Despite both coming from very average backgrounds they look down on everyone and are bitter even though they could have done everything and had everything that others have if they had looked outside their small world and taken the odd risk.

They don’t talk about anything difficult or that might diminish them - everything is whispered and a secret - I assume in case others look down on or pity them. My sibling’s teenage mental health issues were never addressed which has been catastrophic for him and alienating for me as he is now a truly unloveable human being and, out of guilt, they prioritise his feelings over mine. He is the fragile one.

My uncle had to tell me that my father had committed suicide when I was 42, rather than had a heart attack which is what I had been told in the period between age 4 when he died and age 42 when I had a child of my own.

I feel very little for them and the world they inhabit. But it did give me the ambition to leave which I did at 18. I see them but I’d be perfectly happy not to. I wish the guilt would leave me.

Grapewrath · 14/01/2024 17:38

My mum was mostly neglectful and is a very self centred and bitter person. She had. Her moments when I was very little but mostly checked out when I got to around 10. As an adult she openly favours my sibling.
i dislike her personality and i am sure she dislikes mine. I don’t really respond to peoples comments tbh I don’t feel I need to justify anything. Most people who know us both know who she is

HettyBramble · 14/01/2024 17:40

I'm nc with mine, she regularly hit me and my siblings with a wooden spoon and called us wh*res and c**ts and told us we were fat while not being there for us physically or emotionally. I didn't have enough food, clothes, support or love as a child. As adults she acted like we were competition, ignored all boundaries and publicly put us down. No way do I want that near my dcs and around my own carefully reconstructed life.
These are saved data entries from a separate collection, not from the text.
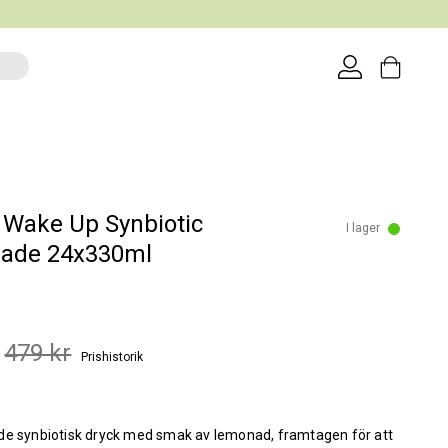
Wake Up Synbiotic
I lager
ade 24x330ml
479 kr
Prishistorik
de synbiotisk dryck med smak av lemonad, framtagen för att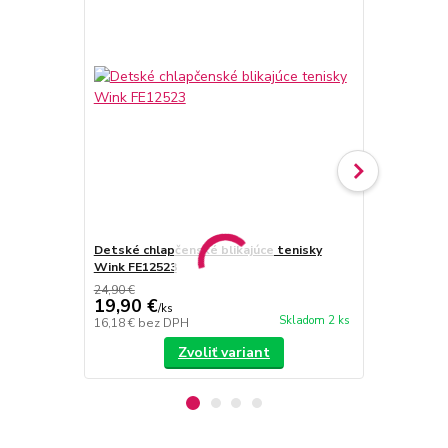
Detské chlapčenské blikajúce tenisky
Detské chla
Wink FE12523
American Cl
24,90 €
19,90 €
24,90 €
/
ks
/
k
Skladom 2 ks
16,18 €
bez DPH
20,24 €
bez 
Zvoliť variant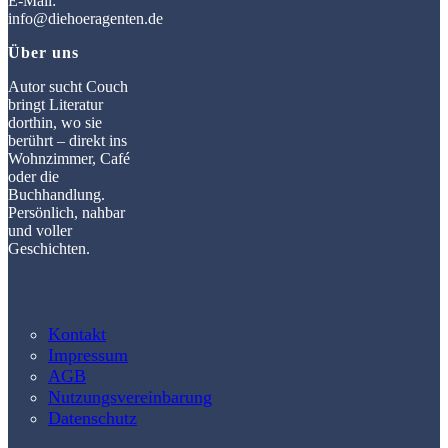
E-Mail:
info@diehoeragenten.de
Über uns
Autor sucht Couch
bringt Literatur
dorthin, wo sie
berührt – direkt ins
Wohnzimmer, Café
oder die
Buchhandlung.
Persönlich, nahbar
und voller
Geschichten.
Kontakt
Impressum
AGB
Nutzungsvereinbarung
Datenschutz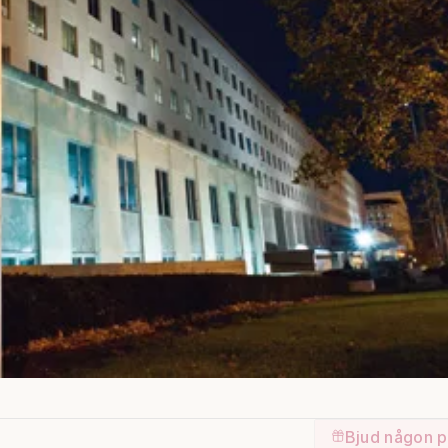
Bjud någon p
I'm really wary about sharing that I don't speak with her because how do you explain to a friend the reality of that without suddenly making everything really dark and awkward. She's known to stalk people so it's hard having to keep off social media too. I wish this was a more widely understood situation so I didn't have to reveal childhood trauma for people to understand.
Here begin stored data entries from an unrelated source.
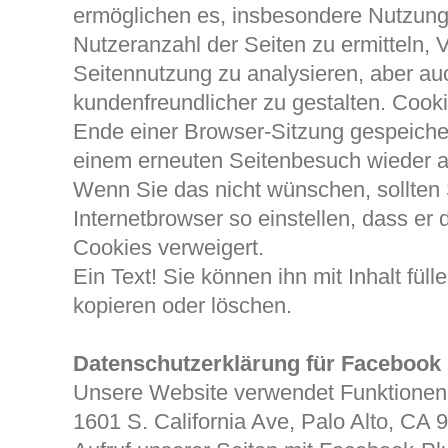
ermöglichen es, insbesondere Nutzung
Nutzeranzahl der Seiten zu ermitteln, 
Seitennutzung zu analysieren, aber a
kundenfreundlicher zu gestalten. Cook
Ende einer Browser-Sitzung gespeiche
einem erneuten Seitenbesuch wieder a
Wenn Sie das nicht wünschen, sollten 
Internetbrowser so einstellen, dass e
Cookies verweigert.
Ein Text! Sie können ihn mit Inhalt füll
kopieren oder löschen.
Datenschutzerklärung für Facebook
Unsere Website verwendet Funktionen 
1601 S. California Ave, Palo Alto, CA 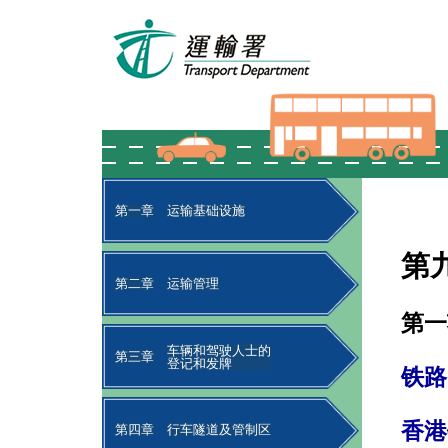
第一章
运输基础设施
第
第二章
运输管理
第一
车辆和驾驶人士的
第三章
登记和发牌
铁路
香港
第四章
行车隧道及管制区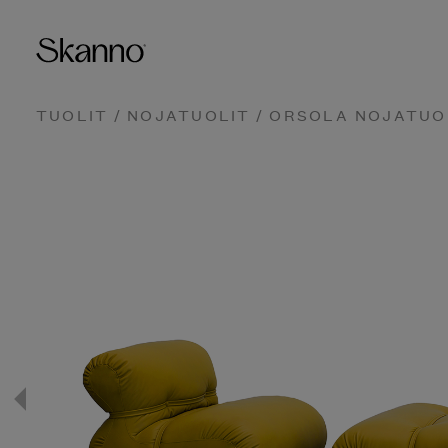
TUOLIT
/
NOJATUOLIT
/ ORSOLA NOJATUO
Haku
Type 2 or more characters fo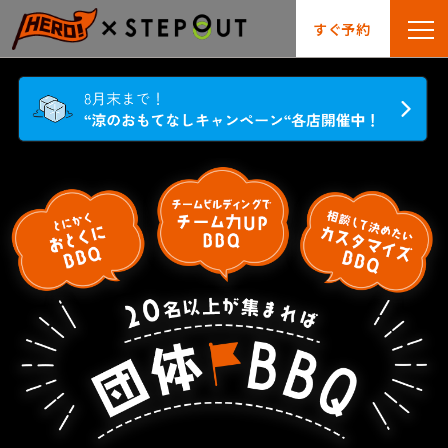
すぐ予約
BBQ会場
手ぶらBBQ
BBQ&CAMP
お役立
検索
とは?
ちリスト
Medusaismyhero · 14/01/2024 17:41

My mum died early last year and I feel as if a weight has lifted off me. I loved her but it was complicated and difficult. She was hugely critical of me - I always tell people the nicest thing she ever said about me was that "medusa is more decorative than functional". They think I'm joking. Or she was. I'm not and she definitely wasn't.
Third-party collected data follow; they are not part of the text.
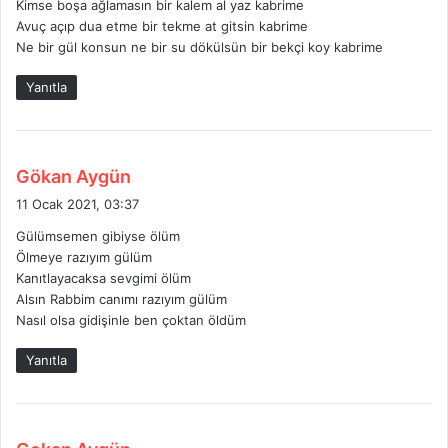
Kimse boşa ağlamasın bir kalem al yaz kabrime
i
Avuç açıp dua etme bir tekme at gitsin kabrime
:
Ne bir gül konsun ne bir su dökülsün bir bekçi koy kabrime
Yanıtla
d
Gökan Aygün
e
11 Ocak 2021, 03:37
d
Gülümsemen gibiyse ölüm
i
Ölmeye razıyım gülüm
k
Kanıtlayacaksa sevgimi ölüm
i
Alsın Rabbim canımı razıyım gülüm
:
Nasıl olsa gidişinle ben çoktan öldüm
Yanıtla
d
I come from a large family and she definitely played favourites. I was at or very near the bottom of her list. Not all people are nice. Not all mums are good. I've tried to be better for my kids but know I haven't entirely succeeded thanks to the damage mum did to me. Just as her mum did to her.

leakst · 14/01/2024 17:41

I don't share any values in common with my mother but I've gone nc with her now so it doesn't affect me. Admittedly I never volunteer this information to others so I don't get any criticism of it, but I've certainly heard of other difficult relationships between women and their mothers so I don't think it's universally idealised. Going nc was incredibly freeing and frees me from the burden of analysing the situation.